[Entries taken from a collection]
==*==
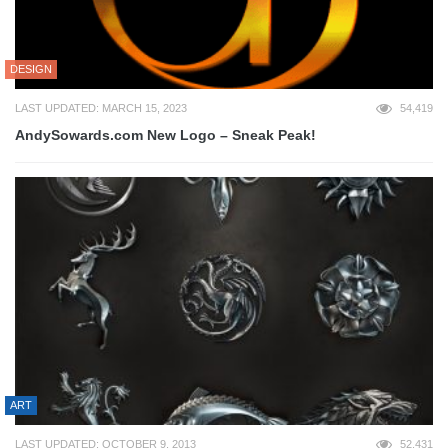
DESIGN
LAST UPDATED: MARCH 15, 2023
54,419
AndySowards.com New Logo – Sneak Peak!
ART
LAST UPDATED: OCTOBER 9, 2013
52,431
==*==
PROMPT: Copy every line from the records above that contains the string "UPDATED".

ANSWER SECTION:
LAST UPDATED: MARCH 15, 2023
LAST UPDATED: OCTOBER 9, 2013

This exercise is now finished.